Closed robosina closed 1 year ago

robosina commented 1 year ago

I am attempting to develop TensorRT versions of the GhostfaceNet model, but unfortunately, I am encountering incorrect results. I have successfully generated identical embeddings using Python, ONNX in Python, and ONNX runtime in C++. However, the TensorRT C++ embedding is yielding completely different results. Have you ever experienced similar issues when implementing these models in TensorRT?

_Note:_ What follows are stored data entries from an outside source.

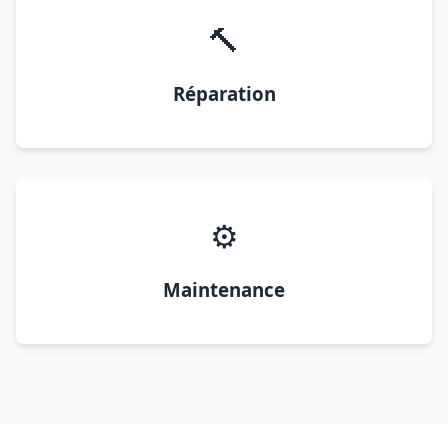
🔨
Réparation
⚙️
Maintenance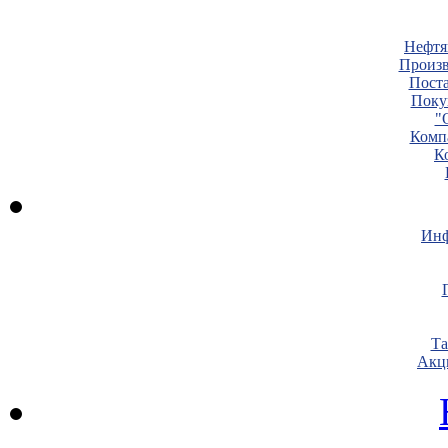
Нефтя
Произв
Пост
Поку
"
Комп
К
Инф
Т
Акц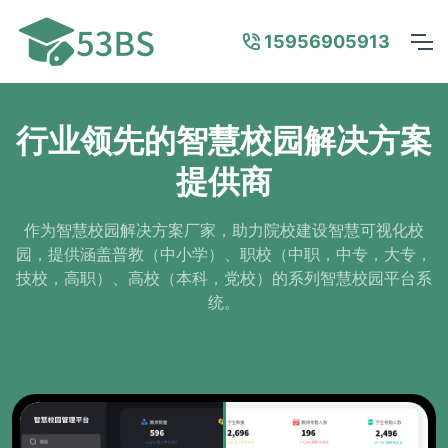
15956905913
行业领先的智慧校园解决方案
提供商
作为智慧校园解决方案厂家，助力院校建设智慧可视化校
园，提供涵盖普教（中小学）、职校（中职，中专，大专，
技校，高职）、高校（本科，党校）的系列智慧校园平台系
统。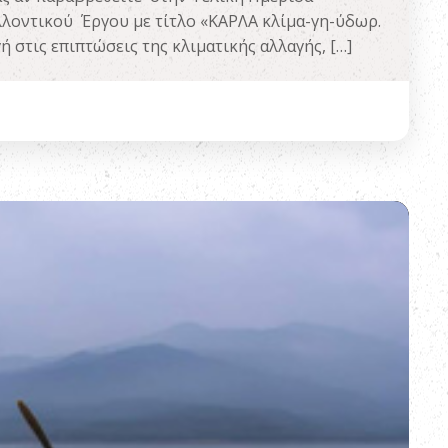
λοντικού Έργου με τίτλο «ΚΑΡΛΑ κλίμα-γη-ύδωρ.
 στις επιπτώσεις της κλιματικής αλλαγής, […]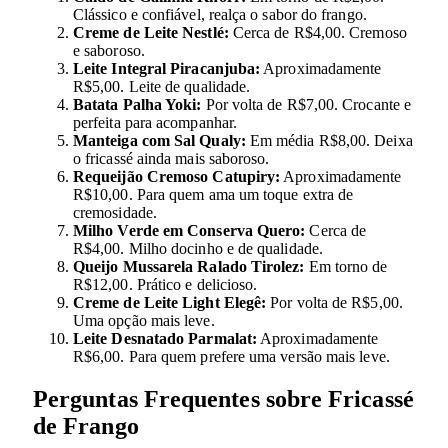
Clássico e confiável, realça o sabor do frango.
Creme de Leite Nestlé:
Cerca de R$4,00. Cremoso
e saboroso.
Leite Integral Piracanjuba:
Aproximadamente
R$5,00. Leite de qualidade.
Batata Palha Yoki:
Por volta de R$7,00. Crocante e
perfeita para acompanhar.
Manteiga com Sal Qualy:
Em média R$8,00. Deixa
o fricassé ainda mais saboroso.
Requeijão Cremoso Catupiry:
Aproximadamente
R$10,00. Para quem ama um toque extra de
cremosidade.
Milho Verde em Conserva Quero:
Cerca de
R$4,00. Milho docinho e de qualidade.
Queijo Mussarela Ralado Tirolez:
Em torno de
R$12,00. Prático e delicioso.
Creme de Leite Light Elegê:
Por volta de R$5,00.
Uma opção mais leve.
Leite Desnatado Parmalat:
Aproximadamente
R$6,00. Para quem prefere uma versão mais leve.
Perguntas Frequentes sobre Fricassé
de Frango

HamadYA commented 1 year ago

I am attempting to develop TensorRT versions of the GhostfaceNet model, but unfortunately, I am encountering incorrect results. I have successfully generated identical embeddings using Python, ONNX in Python, and ONNX runtime in C++. However, the TensorRT C++ embedding is yielding completely different results. Have you ever experienced similar issues when implementing these models in TensorRT?

Hi, I did not try to use TensorRT with the models, but I may can help, what kind of issues are you facing?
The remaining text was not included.